Птица. Ее Гней Эдий весьма уважал, дикую и домашнюю, в различных видах. На густаций подавал паштеты из птичьего мяса, гусиную печень и гусиные потроха с неожиданной начинкой, сочных домашних цыплят, голубей без гузков, дроздов с поджаренной грудью.

Когда в Новиодуне случились волнения и из Рима прибыла комиссия (подробнее см. 2, V. ), Вардий накормил ее председателя и секретаря жареными соловьями: председателю соловьи были поданы на золотом блюде, секретарю — на серебряном; блюда, разумеется, покинули гостеприимный дом Вардия и отправились в Рим в качестве памятных подарков… Соловьи, конечно же, на закуску.

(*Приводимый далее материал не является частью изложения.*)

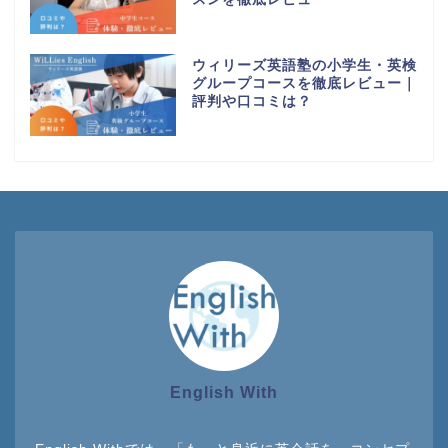
ウィリーズ英語塾の小学生・英検
グループコースを徹底レビュー｜
評判や口コミは？
English With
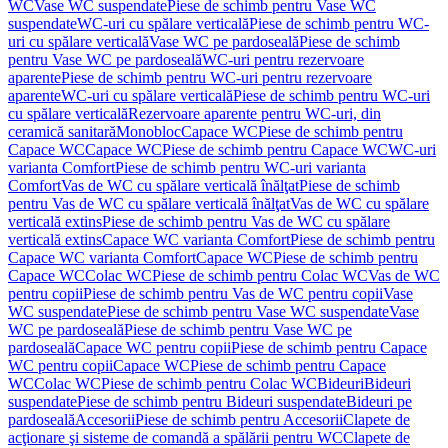
WC
Vase WC suspendate
Piese de schimb pentru Vase WC
suspendate
WC-uri cu spălare verticală
Piese de schimb pentru WC-
uri cu spălare verticală
Vase WC pe pardoseală
Piese de schimb
pentru Vase WC pe pardoseală
WC-uri pentru rezervoare
aparente
Piese de schimb pentru WC-uri pentru rezervoare
aparente
WC-uri cu spălare verticală
Piese de schimb pentru WC-uri
cu spălare verticală
Rezervoare aparente pentru WC-uri, din
ceramică sanitară
Monobloc
Capace WC
Piese de schimb pentru
Capace WC
Capace WC
Piese de schimb pentru Capace WC
WC-uri
varianta Comfort
Piese de schimb pentru WC-uri varianta
Comfort
Vas de WC cu spălare verticală înălţat
Piese de schimb
pentru Vas de WC cu spălare verticală înălţat
Vas de WC cu spălare
verticală extins
Piese de schimb pentru Vas de WC cu spălare
verticală extins
Capace WC varianta Comfort
Piese de schimb pentru
Capace WC varianta Comfort
Capace WC
Piese de schimb pentru
Capace WC
Colac WC
Piese de schimb pentru Colac WC
Vas de WC
pentru copii
Piese de schimb pentru Vas de WC pentru copii
Vase
WC suspendate
Piese de schimb pentru Vase WC suspendate
Vase
WC pe pardoseală
Piese de schimb pentru Vase WC pe
pardoseală
Capace WC pentru copii
Piese de schimb pentru Capace
WC pentru copii
Capace WC
Piese de schimb pentru Capace
WC
Colac WC
Piese de schimb pentru Colac WC
Bideuri
Bideuri
suspendate
Piese de schimb pentru Bideuri suspendate
Bideuri pe
pardoseală
Accesorii
Piese de schimb pentru Accesorii
Clapete de
acţionare şi sisteme de comandă a spălării pentru WC
Clapete de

А на цену подавали сочных и жирных кур, гусей, откормленных фигами. Павлинов никогда не готовили. И когда однажды один из гостей стал описывать павлина, которого он недавно вкушал в Лугдуне, Вардий сначала, усмехнувшись, возразил ему: «Теперь каждый норовит пустить пыль в глаза, лугдунские толстосумы — в особенности», — а затем процитировал из Горация:


Это всё суетность! Всё оттого, что за редкую птицу

Золотом платят, что хвост у нее разноцветный

и пышный;

Точно как будто все дело в хвосте! Но ешь ли ты перья?

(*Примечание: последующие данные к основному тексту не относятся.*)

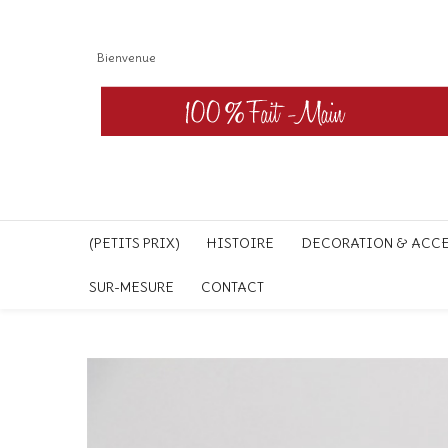
Bienvenue
(PETITS PRIX)
HISTOIRE
DECORATION & ACC
SUR-MESURE
CONTACT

Стоит их только изжарить, куда красота их девалась!

Мясо ж павлина нисколько не лучше куриного мяса!

— Павлинов, стало быть, не подавали. Но тушеными аистами, запеченными в тесте журавлями, жаренными на вертеле альпийскими куропатками и рябчиками-франколинами — этим добром можно было почти до смерти объесться, ибо повар-грек готовил их прямо-таки с палаческим мастерством.

Хуже было с рыбой и другими дарами Нептуна. Потому как в свежем виде доставить в Новиодун рыбу «высоких сортов» и лукринские устрицы было никак не возможно. А посему краснобородок, мурен и ромбов подавали в соленом или в маринованном виде. Устриц иногда заменяли леманские раки. Из Помпей — подчеркиваю: из италийских Помпей, а не из Иберии! — заказывали превосходный гарум… Знаешь, что это такое?.. Я сам не знаю, как приготовляется это жидкое рыбье объедение. Знаю лишь, что туда входят икра и потроха из рыбы, которую помпейские греки называют «гарон».

Из свежих рыб готовили на пару, на вертеле, на сковородке, в печи пресноводных леманских рыбешек, а из морских — скара и губана, которых, если верить Вардию, из-за их исключительной живучести можно было сотни миль везти в специальных бочонках: скара — с массалийского побережья, губана — с аквитанского.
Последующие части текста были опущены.